— RECORDS TO PROCESS —
= = = =

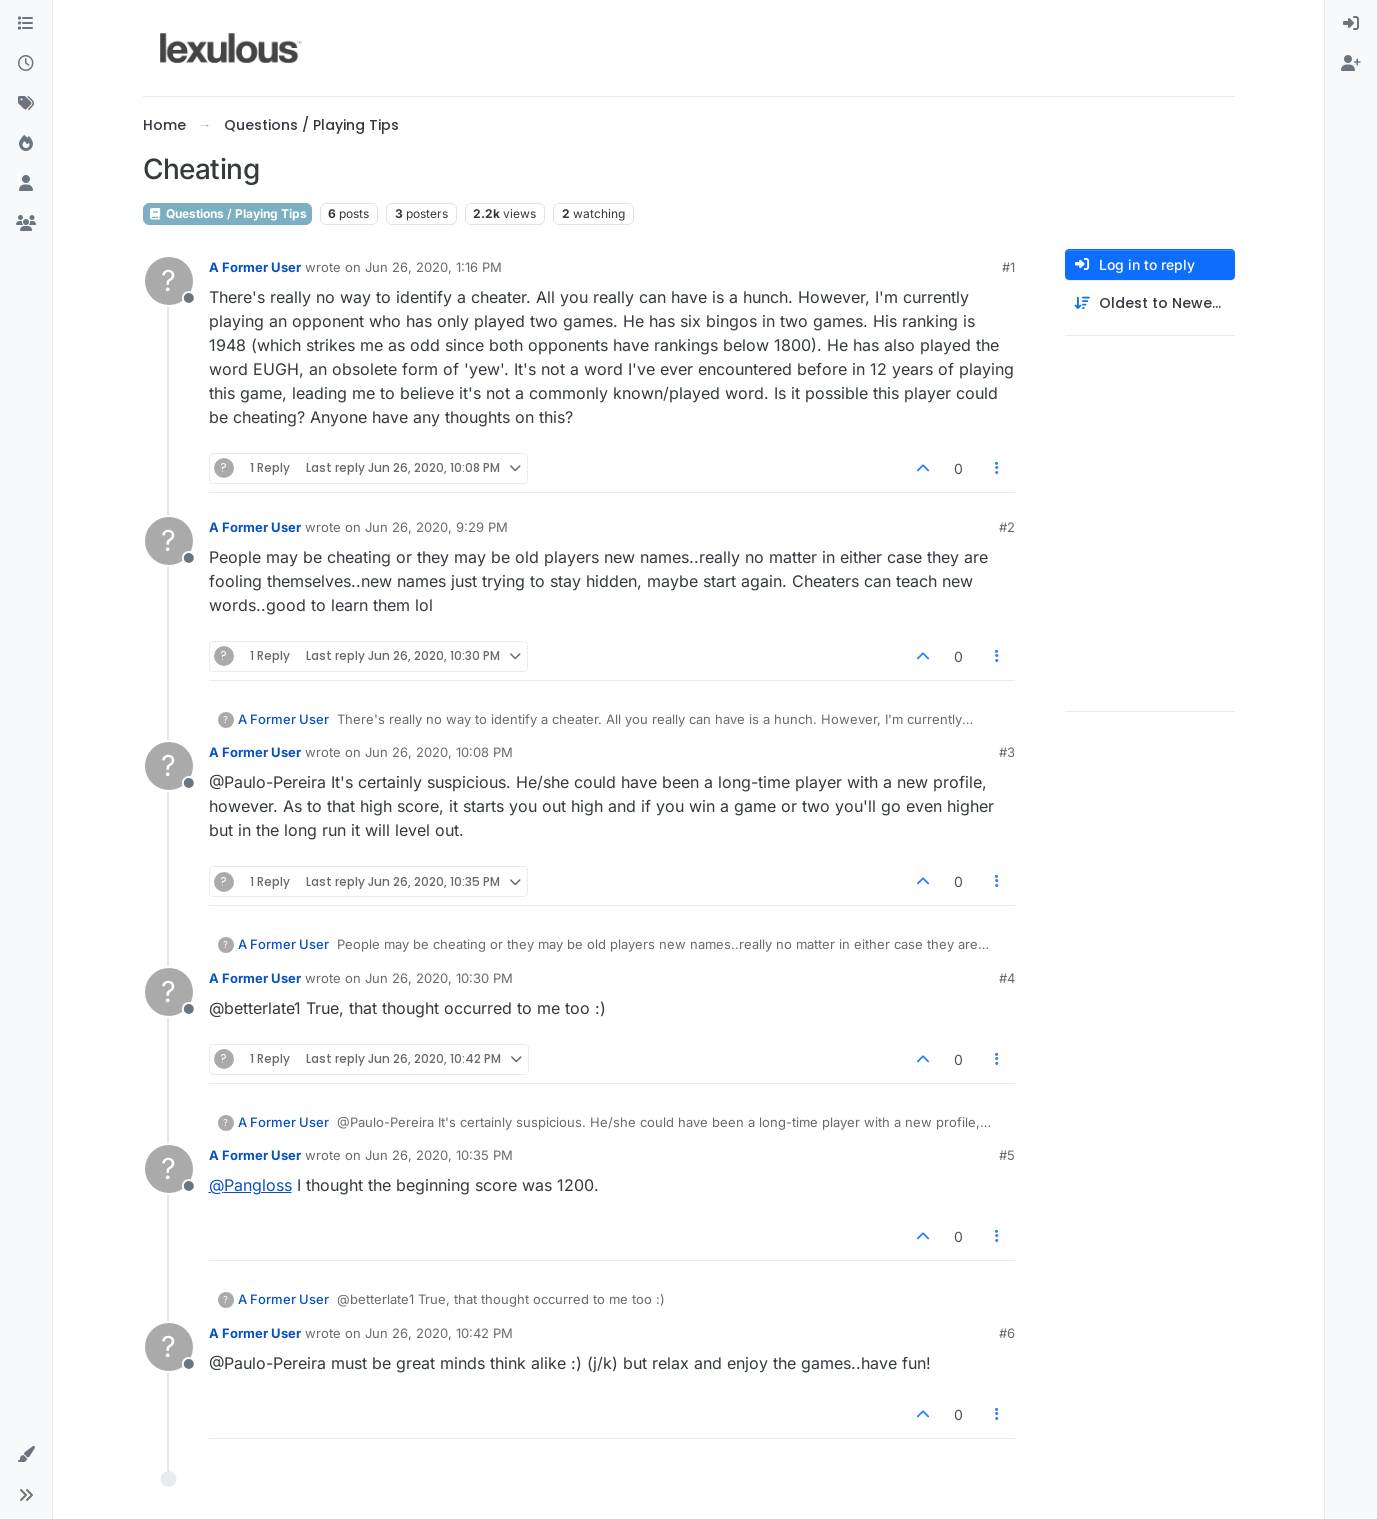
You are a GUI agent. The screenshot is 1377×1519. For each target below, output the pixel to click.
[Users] (26, 184)
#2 (1007, 527)
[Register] (1351, 64)
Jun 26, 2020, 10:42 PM (439, 1333)
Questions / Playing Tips (227, 213)
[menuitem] (1351, 24)
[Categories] (26, 24)
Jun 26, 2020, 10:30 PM (439, 978)
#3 (1007, 752)
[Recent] (26, 64)
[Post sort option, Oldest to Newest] (1150, 303)
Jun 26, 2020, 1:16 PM (433, 267)
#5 (1007, 1155)
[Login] (1351, 24)
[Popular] (26, 144)
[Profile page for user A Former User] (169, 281)
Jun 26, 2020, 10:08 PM (439, 752)
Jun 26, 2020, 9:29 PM (436, 527)
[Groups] (26, 224)
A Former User (255, 267)
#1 (1008, 267)
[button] (26, 1455)
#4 (1007, 978)
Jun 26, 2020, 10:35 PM (439, 1155)
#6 (1007, 1333)
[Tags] (26, 104)
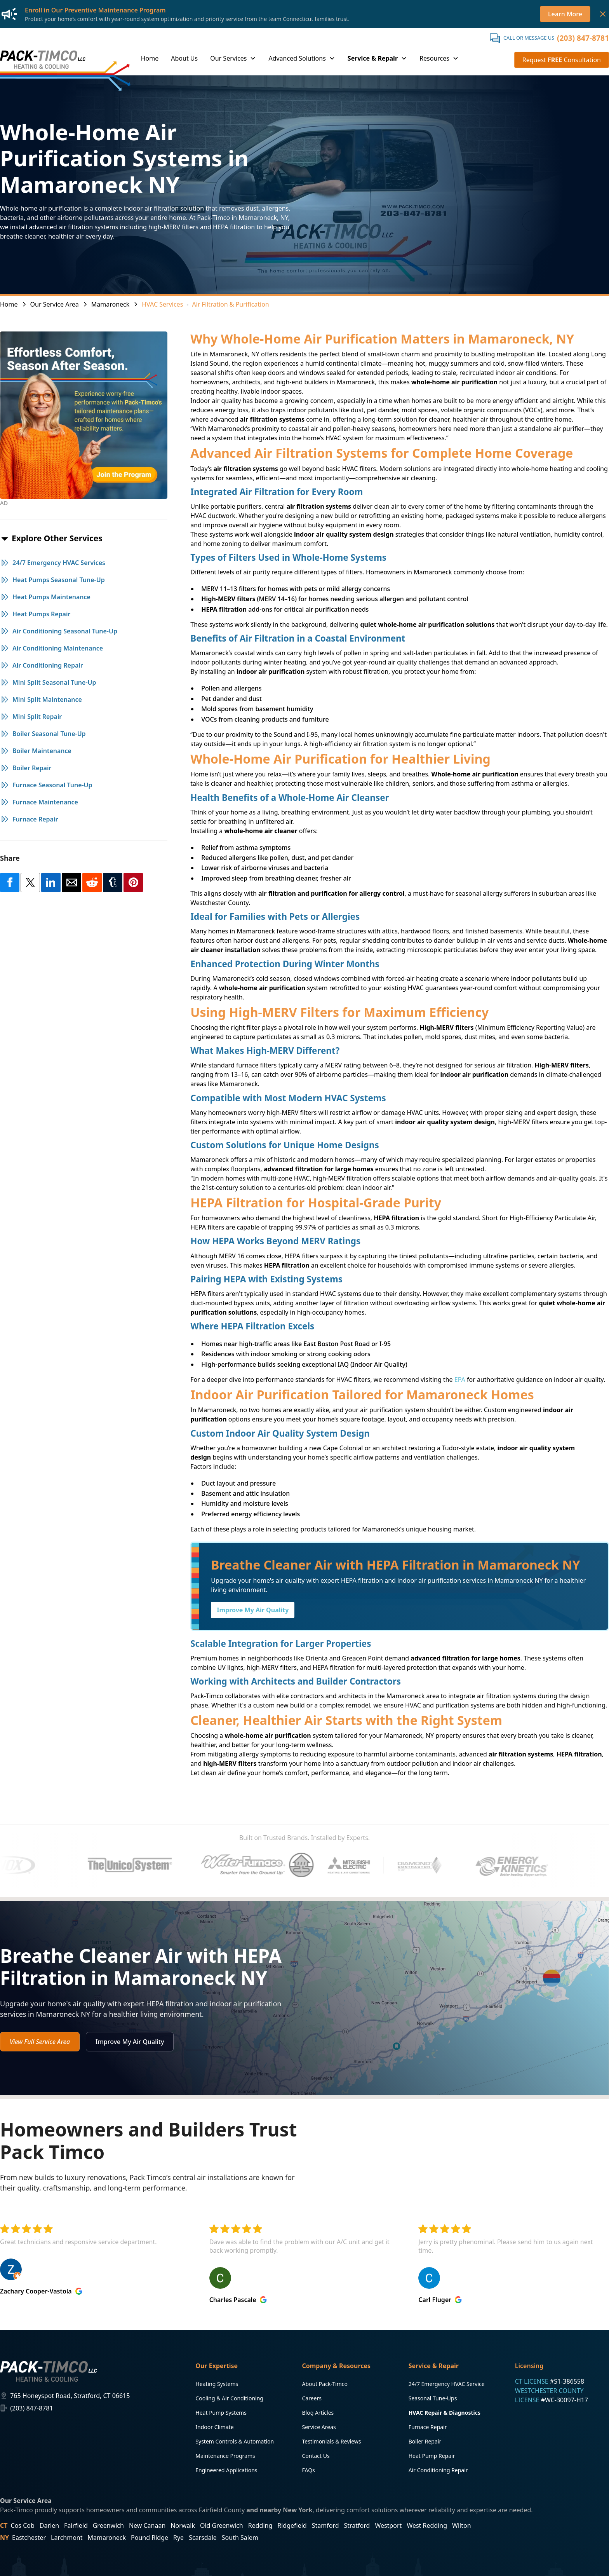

= = = =

— YOUR TASK —
Nothing should appear in the reply except the lines from the start of the listing above through the line with "[Categories] (26, 24)", repeated exactly and free of pictures.

— OUTPUT OF THE TASK —
You are a GUI agent. The screenshot is 1377×1519. For each target below, output the pixel to click.
[Users] (26, 184)
#2 (1007, 527)
[Register] (1351, 64)
Jun 26, 2020, 10:42 PM (439, 1333)
Questions / Playing Tips (227, 213)
[menuitem] (1351, 24)
[Categories] (26, 24)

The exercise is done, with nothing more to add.